• **Stored data**

------------------------

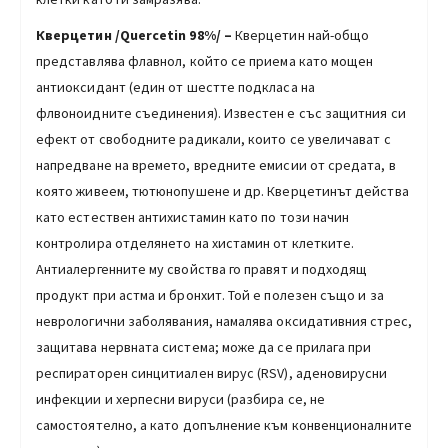
Квeрцетин /Quercetin 98%/ –
Кверцетин най-общо
представлява флавнол, който се приема като мощен
антиоксидант (един от шестте подкласа на
флвоноидните съединения). Известен е със защитния си
ефект от свободните радикали, които се увеличават с
напредване на времето, вредните емисии от средата, в
която живеем, тютюнопушене и др. Кверцетинът действа
като естествен антихистамин като по този начин
контролира отделянето на хистамин от клетките.
Антиалергенните му свойства го правят и подходящ
продукт при астма и бронхит. Той е полезен също и за
неврологични заболявания, намалява оксидативния стрес,
защитава нервната система; може да се прилага при
респираторен синцитиален вирус (RSV), аденовирусни
инфекции и херпесни вируси (разбира се, не
самостоятелно, а като допълнение към конвенционалните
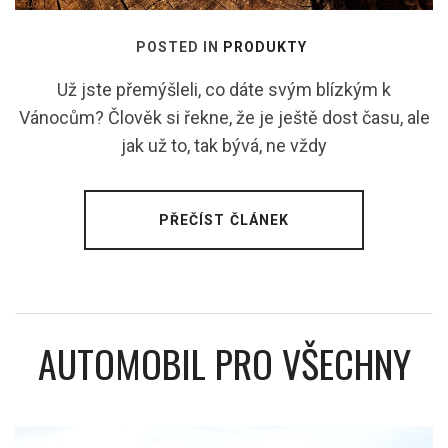
POSTED IN
PRODUKTY
Už jste přemýšleli, co dáte svým blízkým k
Vánocům? Člověk si řekne, že je ještě dost času, ale
jak už to, tak bývá, ne vždy
PŘEČÍST ČLÁNEK
AUTOMOBIL PRO VŠECHNY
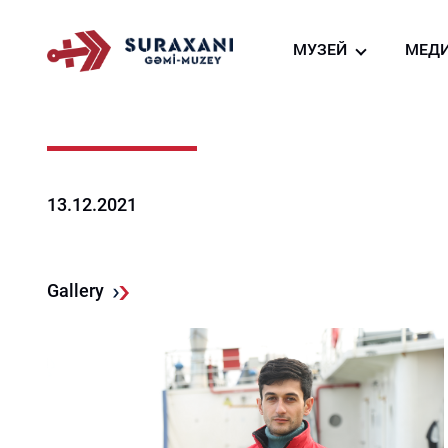
МУЗЕЙ
МЕД
О нас
Фо
Создание судно-м
Ви
га
Виртуальный тур
Но
Ресторан судна-му
13.12.2021
Магазин сувениров
Gallery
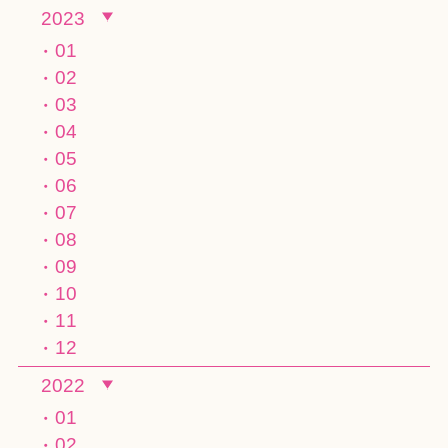
2023
01
02
03
04
05
06
07
08
09
10
11
12
2022
01
02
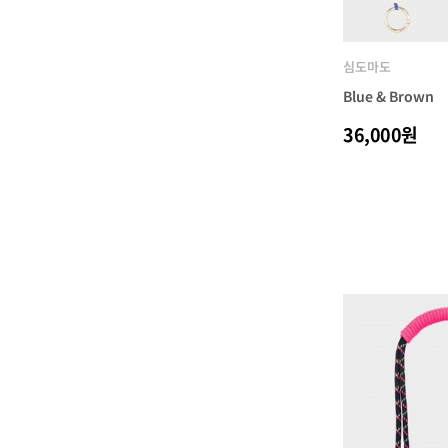
심도마도
Blue & Brown
36,000원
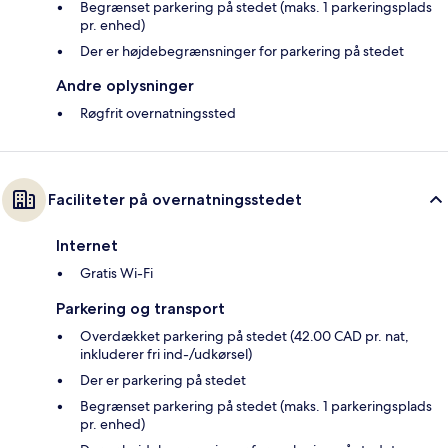
Begrænset parkering på stedet (maks. 1 parkeringsplads
pr. enhed)
Der er højdebegrænsninger for parkering på stedet
Andre oplysninger
Røgfrit overnatningssted
Faciliteter på overnatningsstedet
Internet
Gratis Wi-Fi
Parkering og transport
Overdækket parkering på stedet (42.00 CAD pr. nat,
inkluderer fri ind-/udkørsel)
Der er parkering på stedet
Begrænset parkering på stedet (maks. 1 parkeringsplads
pr. enhed)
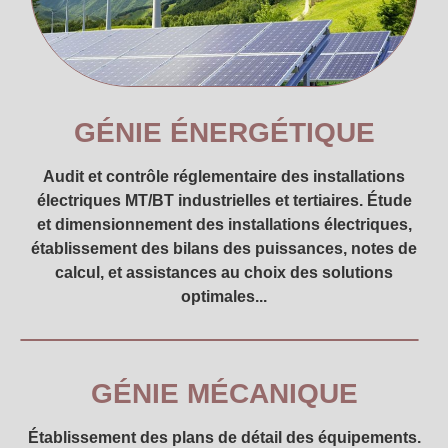
GÉNIE ÉNERGÉTIQUE
Audit et contrôle réglementaire des installations
électriques MT/BT industrielles et tertiaires. Étude
et dimensionnement des installations électriques,
établissement des bilans des puissances, notes de
calcul, et assistances au choix des solutions
optimales...
GÉNIE MÉCANIQUE
Établissement des plans de détail des équipements.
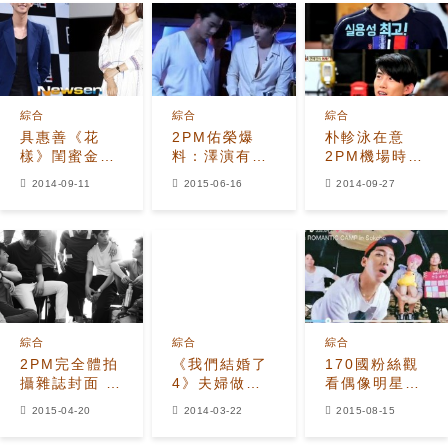
綜合
綜合
綜合
具惠善《花
2PM佑榮爆
朴軫泳在意
樣》閨蜜金素
料：澤演有
2PM機場時
恩要出′嫁′
了‘三時三
尚 澤演、佑
2014-09-11
2015-06-16
2014-09-27
情定大４歲演
餐’新習慣！
榮放棄時裝挨
員宋再臨
罵
綜合
綜合
綜合
2PM完全體拍
《我們結婚了
170國粉絲觀
攝雜誌封面 談
4》夫婦做客
看偶像明星智
夢想中的愛情
《Radio
能手機直播
2015-04-20
2014-03-22
2015-08-15
Star》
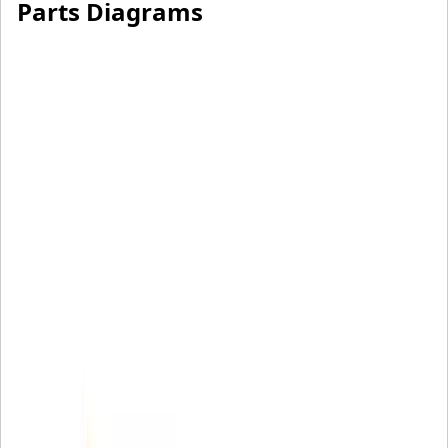
Parts Diagrams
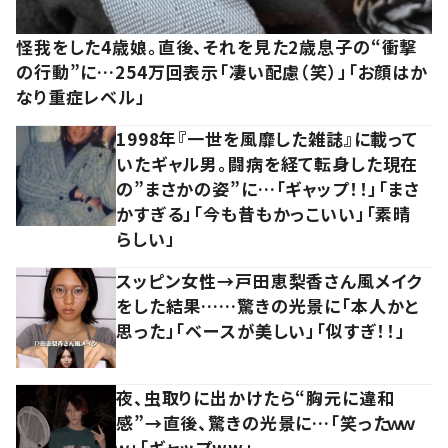
怪我をした4歳娘。直後、それを見た2歳息子の“衝撃
の行動”に…254万回表示「凄い配慮（笑）」「お顔はか
なり重症レベル」
1998年『一世を風靡した雑誌』に載って
いたギャル男。闘病を経て転身した現在
の”まさかの姿”に…「ギャップ！！」「まさ
かすぎる」「今も昔もかっこいい」「素晴
らしい」
スッピン女性→戸田恵梨香さん風メイク
をした結果……驚きの光景に「本人かと
思った」「ベースが美しい」「似すぎ！！」
夜、虫取りに出かけたら“胸元に違和
感”→直後、驚きの光景に…「笑ったｗｗ
ｗ」「ギャップww」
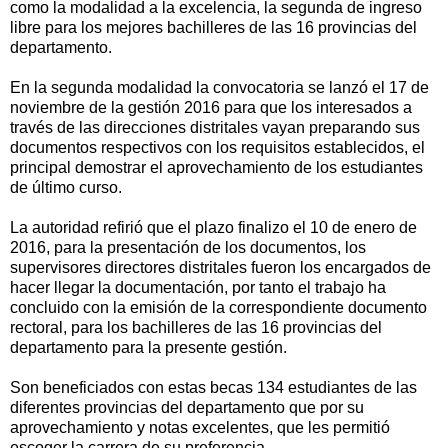
como la modalidad a la excelencia, la segunda de ingreso
libre para los mejores bachilleres de las 16 provincias del
departamento.
En la segunda modalidad la convocatoria se lanzó el 17 de
noviembre de la gestión 2016 para que los interesados a
través de las direcciones distritales vayan preparando sus
documentos respectivos con los requisitos establecidos, el
principal demostrar el aprovechamiento de los estudiantes
de último curso.
La autoridad refirió que el plazo finalizo el 10 de enero de
2016, para la presentación de los documentos, los
supervisores directores distritales fueron los encargados de
hacer llegar la documentación, por tanto el trabajo ha
concluido con la emisión de la correspondiente documento
rectoral, para los bachilleres de las 16 provincias del
departamento para la presente gestión.
Son beneficiados con estas becas 134 estudiantes de las
diferentes provincias del departamento que por su
aprovechamiento y notas excelentes, que les permitió
escoger la carrera de su preferencia.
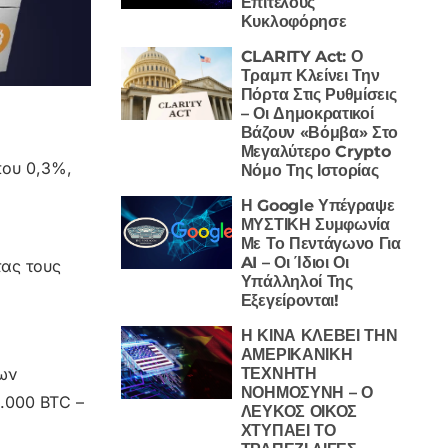
Επιτέλους
Κυκλοφόρησε
CLARITY Act: Ο
Τραμπ Κλείνει Την
Πόρτα Στις Ρυθμίσεις
– Οι Δημοκρατικοί
Βάζουν «Βόμβα» Στο
Μεγαλύτερο Crypto
που 0,3%,
Νόμο Της Ιστορίας
Η Google Υπέγραψε
ΜΥΣΤΙΚΗ Συμφωνία
Με Το Πεντάγωνο Για
AI – Οι Ίδιοι Οι
τας τους
Υπάλληλοί Της
Εξεγείρονται!
Η ΚΙΝΑ ΚΛΕΒΕΙ ΤΗΝ
ΑΜΕΡΙΚΑΝΙΚΗ
των
ΤΕΧΝΗΤΗ
ΝΟΗΜΟΣΥΝΗ – Ο
0.000 BTC –
ΛΕΥΚΟΣ ΟΙΚΟΣ
ΧΤΥΠΑΕΙ ΤΟ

------------------------

• **REQUIRED ACTION**
From the entries above, work out how many lines include "gestión"; the number is the only answer wanted.

• **OUTPUT FOR THIS TASK**
2